Inside the stadium, the Minister of State for Sports threw his arms around Messi like a defender illegally marking inside the penalty area, busily collecting frames for his Facebook page, even as the crowd became restless and unable to see due to the melee.

Yet they waited. Hoping that their elected representatives, against their instincts, would step aside and grant them their moment with La Pulga.

But the so-called VIPs tightened their grip and even pushed aside World Cup players Luis Suarez and Rodrigo De Paul to get closer. Messi’s irritation was visible. Twenty minutes into a scheduled 45-minute performance, he walked out.

It was then that the stadium erupted. Not out of joy, but out of anger.

This was not just an organizational failure. It was a well-known moral collapse.

India didn’t just lose face for Lionel Messi. It once again revealed how we deal with sporting greatness. We see them as a pillar of proximity, a backdrop for selfies, a means of creating relevance.

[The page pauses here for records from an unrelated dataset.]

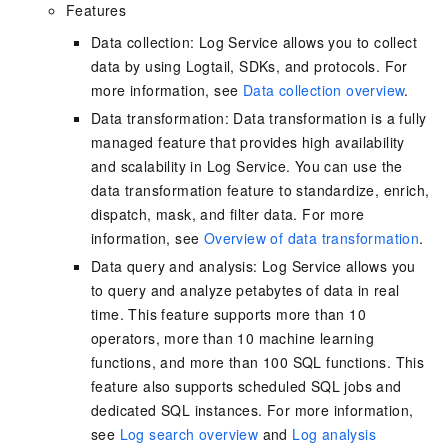
Features
Data collection: Log Service allows you to collect
data by using Logtail, SDKs, and protocols. For
more information, see
Data collection overview
.
Data transformation: Data transformation is a fully
managed feature that provides high availability
and scalability in Log Service. You can use the
data transformation feature to standardize, enrich,
dispatch, mask, and filter data. For more
information, see
Overview of data transformation
.
Data query and analysis: Log Service allows you
to query and analyze petabytes of data in real
time. This feature supports more than 10
operators, more than 10 machine learning
functions, and more than 100 SQL functions. This
feature also supports scheduled SQL jobs and
dedicated SQL instances. For more information,
see
Log search overview
and
Log analysis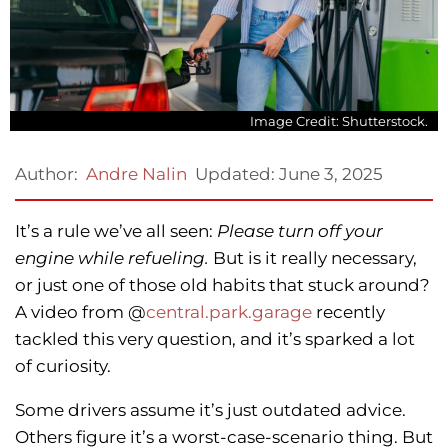
Image Credit: Shutterstock.
Updated:
June 3, 2025
Author:
Andre Nalin
It’s a rule we’ve all seen:
Please turn off your
engine while refueling.
But is it really necessary,
or just one of those old habits that stuck around?
A video from @
central.park.garage
recently
tackled this very question, and it’s sparked a lot
of curiosity.
Some drivers assume it’s just outdated advice.
Others figure it’s a worst-case-scenario thing. But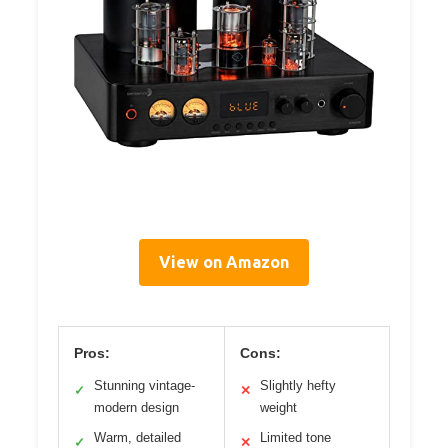
View on Amazon
Pros:
Cons:
Stunning vintage-
Slightly hefty
✓
✕
modern design
weight
Warm, detailed
Limited tone
✓
✕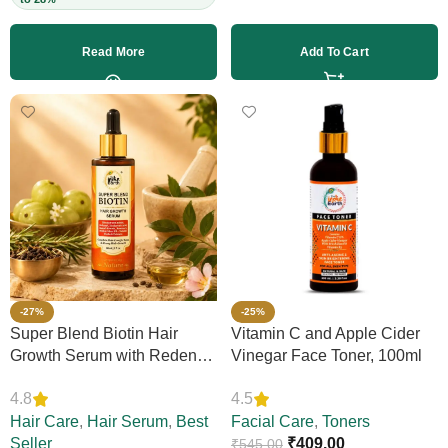
Read More
Add To Cart
-27%
-25%
Super Blend Biotin Hair
Vitamin C and Apple Cider
Growth Serum with Redensyl
Vinegar Face Toner, 100ml
& Rosemary – Reduces Hair
4.8
4.5
Loss, Boosts Thickness &
Elasticity, Daily Leave-In,
Hair Care
,
Hair Serum
,
Best
Facial Care
,
Toners
Strengthens Strands,
Seller
₹
409.00
₹
545.00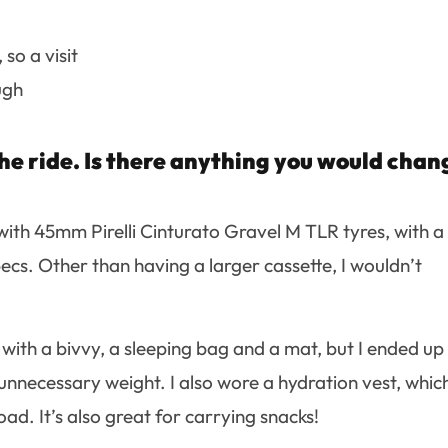
so a visit
ugh
he ride. Is there anything you would chan
ith 45mm Pirelli Cinturato Gravel M TLR tyres, with a
ecs. Other than having a larger cassette, I wouldn’t
e with a bivvy, a sleeping bag and a mat, but I ended up
 unnecessary weight. I also wore a hydration vest, which
oad. It’s also great for carrying snacks!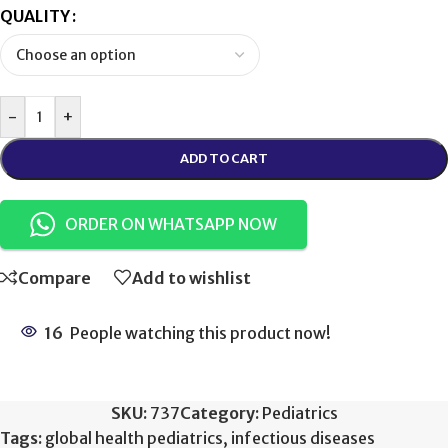
QUALITY
-
+
ADD TO CART
ORDER ON WHATSAPP NOW
Compare
Add to wishlist
16
People watching this product now!
SKU:
737
Category:
Pediatrics
Tags:
global health pediatrics
,
infectious diseases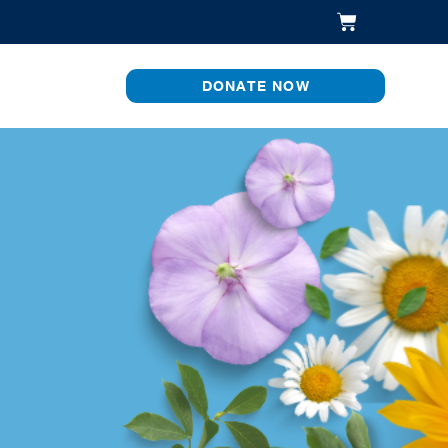
DONATE NOW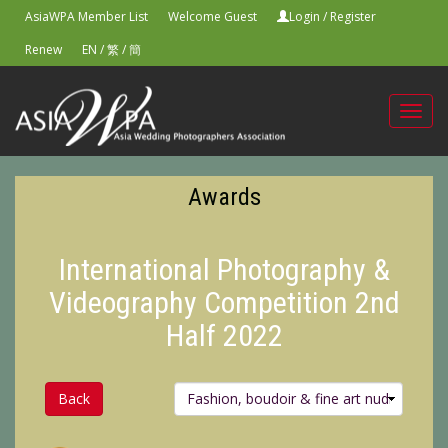
AsiaWPA Member List
Welcome Guest
Login
/
Register
Renew
EN
/
繁
/
簡
Toggl
navig
Awards
International Photography &
Videography Competition 2nd
Half 2022
Back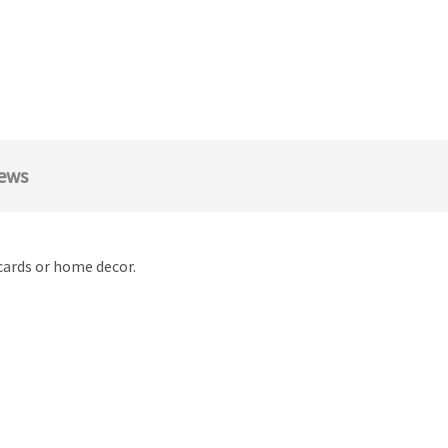
ews
cards or home decor.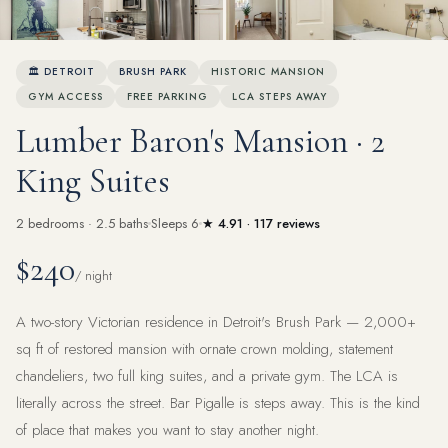
View all 46 photos
🏛 DETROIT
BRUSH PARK
HISTORIC MANSION
GYM ACCESS
FREE PARKING
LCA STEPS AWAY
Lumber Baron's Mansion · 2
King Suites
2 bedrooms · 2.5 baths
Sleeps 6
★ 4.91 · 117 reviews
$240
/ night
A two-story Victorian residence in Detroit's Brush Park — 2,000+
sq ft of restored mansion with ornate crown molding, statement
chandeliers, two full king suites, and a private gym. The LCA is
literally across the street. Bar Pigalle is steps away. This is the kind
of place that makes you want to stay another night.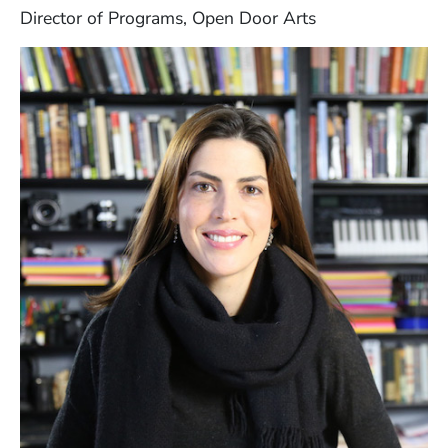
Director of Programs, Open Door Arts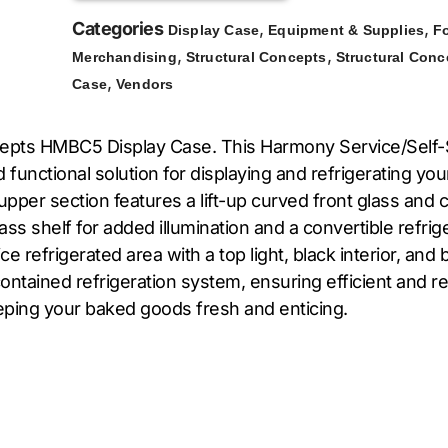
Categories
,
,
Display Case
Equipment & Supplies
F
,
,
Merchandising
Structural Concepts
Structural Conc
,
Case
Vendors
Concepts HMBC5 Display Case. This Harmony Service/Self
 functional solution for displaying and refrigerating yo
er section features a lift-up curved front glass and cle
 glass shelf for added illumination and a convertible refr
ce refrigerated area with a top light, black interior, a
tained refrigeration system, ensuring efficient and reli
eping your baked goods fresh and enticing.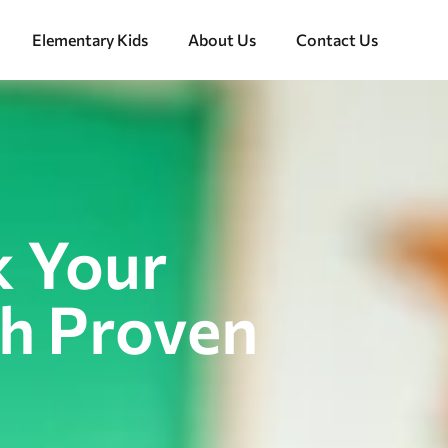
Elementary Kids
About Us
Contact Us
k Your
th Proven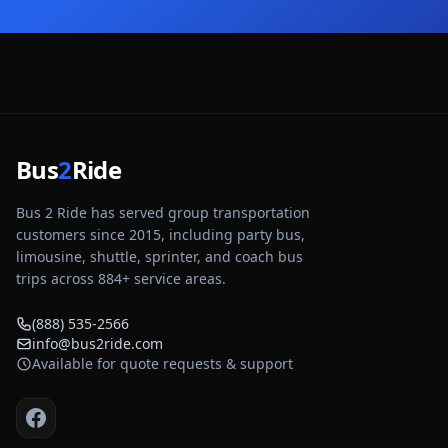
Bus
2
Ride
Bus 2 Ride has served group transportation
customers since 2015, including party bus,
limousine, shuttle, sprinter, and coach bus
trips across
884
+ service areas.
(888) 535-2566
info@bus2ride.com
Available for quote requests & support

Organizers must be held accountable. But so do the ministers who rush to the front when a World Cup winner arrives, a franchise ends a title drought or a medal is won.

Fourteen years ago, I argued that these matches or occasions «should not be merely a profitable exercise for the visiting sides and promoters, but a springboard for the growth of the game in India.»

On Saturday they served the ruthless hunger for reflected glory at the expense of the people who came, tickets paid, simply to see the best players ever come their way.